Description of the task
Give the data again exactly as written, without any of its pictures.

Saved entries
═══
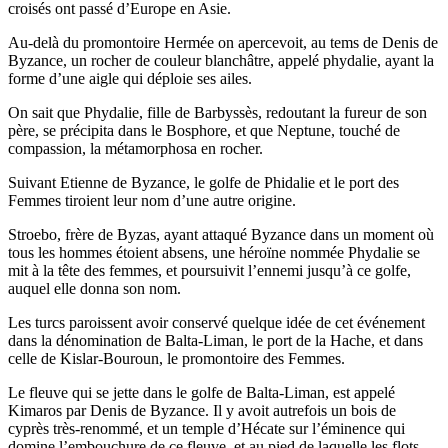
croisés ont passé d’Europe en Asie.
Au-delà du promontoire Hermée on apercevoit, au tems de Denis de
Byzance, un rocher de couleur blanchâtre, appelé phydalie, ayant la
forme d’une aigle qui déploie ses ailes.
On sait que Phydalie, fille de Barbyssès, redoutant la fureur de son
père, se précipita dans le Bosphore, et que Neptune, touché de
compassion, la métamorphosa en rocher.
Suivant Etienne de Byzance, le golfe de Phidalie et le port des
Femmes tiroient leur nom d’une autre origine.
Stroebo, frère de Byzas, ayant attaqué Byzance dans un moment où
tous les hommes étoient absens, une héroïne nommée Phydalie se
mit à la tête des femmes, et poursuivit l’ennemi jusqu’à ce golfe,
auquel elle donna son nom.
Les turcs paroissent avoir conservé quelque idée de cet événement
dans la dénomination de Balta-Liman, le port de la Hache, et dans
celle de Kislar-Bouroun, le promontoire des Femmes.
Le fleuve qui se jette dans le golfe de Balta-Liman, est appelé
Kimaros par Denis de Byzance. Il y avoit autrefois un bois de
cyprès très-renommé, et un temple d’Hécate sur l’éminence qui
domine l’embouchure de ce fleuve, et au pied de laquelle les flots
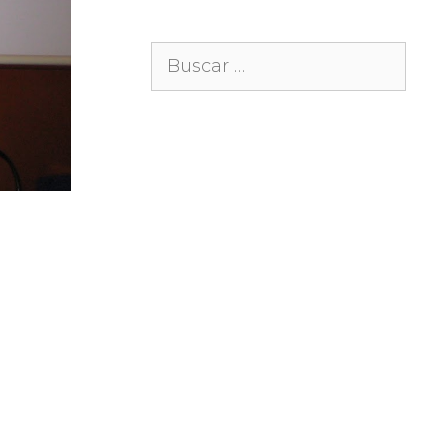
Buscar:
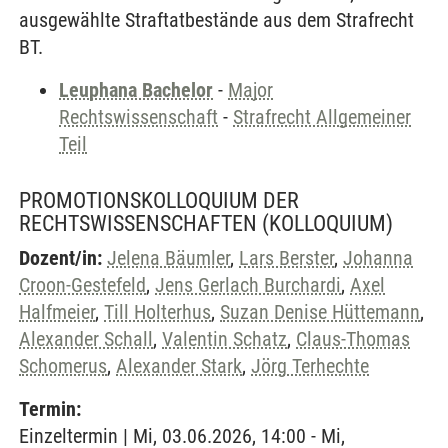
ausgewählte Straftatbestände aus dem Strafrecht
BT.
Leuphana Bachelor
-
Major
Rechtswissenschaft
-
Strafrecht Allgemeiner
Teil
PROMOTIONSKOLLOQUIUM DER
RECHTSWISSENSCHAFTEN
(KOLLOQUIUM)
Dozent/in:
Jelena Bäumler
,
Lars Berster
,
Johanna
Croon-Gestefeld
,
Jens Gerlach Burchardi
,
Axel
Halfmeier
,
Till Holterhus
,
Suzan Denise Hüttemann
,
Alexander Schall
,
Valentin Schatz
,
Claus-Thomas
Schomerus
,
Alexander Stark
,
Jörg Terhechte
Termin:
Einzeltermin | Mi, 03.06.2026, 14:00 - Mi,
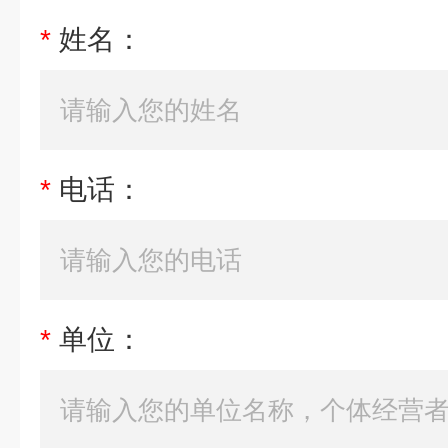
*
姓名：
*
电话：
*
单位：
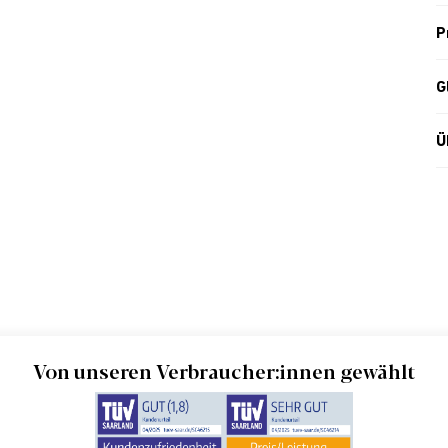
P
G
Ü
Von unseren Verbraucher:innen gewählt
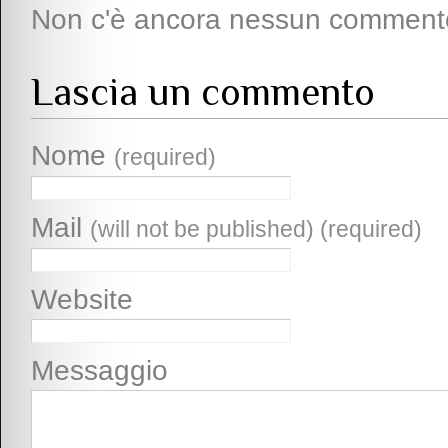
Non c'è ancora nessun comment
Lascia un commento
Nome
(required)
Mail
(will not be published) (required)
Website
Messaggio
═══
Written answer
croisés ont passé d’Europe en Asie.
Au-delà du promontoire Hermée on apercevoit, au tems de Denis de
Byzance, un rocher de couleur blanchâtre, appelé phydalie, ayant la
forme d’une aigle qui déploie ses ailes.
On sait que Phydalie, fille de Barbyssès, redoutant la fureur de son
père, se précipita dans le Bosphore, et que Neptune, touché de
compassion, la métamorphosa en rocher.
Suivant Etienne de Byzance, le golfe de Phidalie et le port des
Femmes tiroient leur nom d’une autre origine.
Stroebo, frère de Byzas, ayant attaqué Byzance dans un moment où
tous les hommes étoient absens, une héroïne nommée Phydalie se
mit à la tête des femmes, et poursuivit l’ennemi jusqu’à ce golfe,
auquel elle donna son nom.
Les turcs paroissent avoir conservé quelque idée de cet événement
dans la dénomination de Balta-Liman, le port de la Hache, et dans
celle de Kislar-Bouroun, le promontoire des Femmes.
Le fleuve qui se jette dans le golfe de Balta-Liman, est appelé
Kimaros par Denis de Byzance. Il y avoit autrefois un bois de
cyprès très-renommé, et un temple d’Hécate sur l’éminence qui
domine l’embouchure de ce fleuve, et au pied de laquelle les flots
Buscar:
ausgewählte Straftatbestände aus dem Strafrecht
BT.
Leuphana Bachelor
-
Major
Rechtswissenschaft
-
Strafrecht Allgemeiner
Teil
PROMOTIONSKOLLOQUIUM DER
RECHTSWISSENSCHAFTEN
(KOLLOQUIUM)
Dozent/in:
Jelena Bäumler
,
Lars Berster
,
Johanna
Croon-Gestefeld
,
Jens Gerlach Burchardi
,
Axel
Halfmeier
,
Till Holterhus
,
Suzan Denise Hüttemann
,
Alexander Schall
,
Valentin Schatz
,
Claus-Thomas
Schomerus
,
Alexander Stark
,
Jörg Terhechte
Termin:
Einzeltermin | Mi, 03.06.2026, 14:00 - Mi,
*
姓名：
*
电话：
*
单位：
P
G
Ü
Von unseren Verbraucher:innen gewählt
Non c'è ancora nessun comment
Lascia un commento
Nome
(required)
Mail
(will not be published) (required)
Website
Messaggio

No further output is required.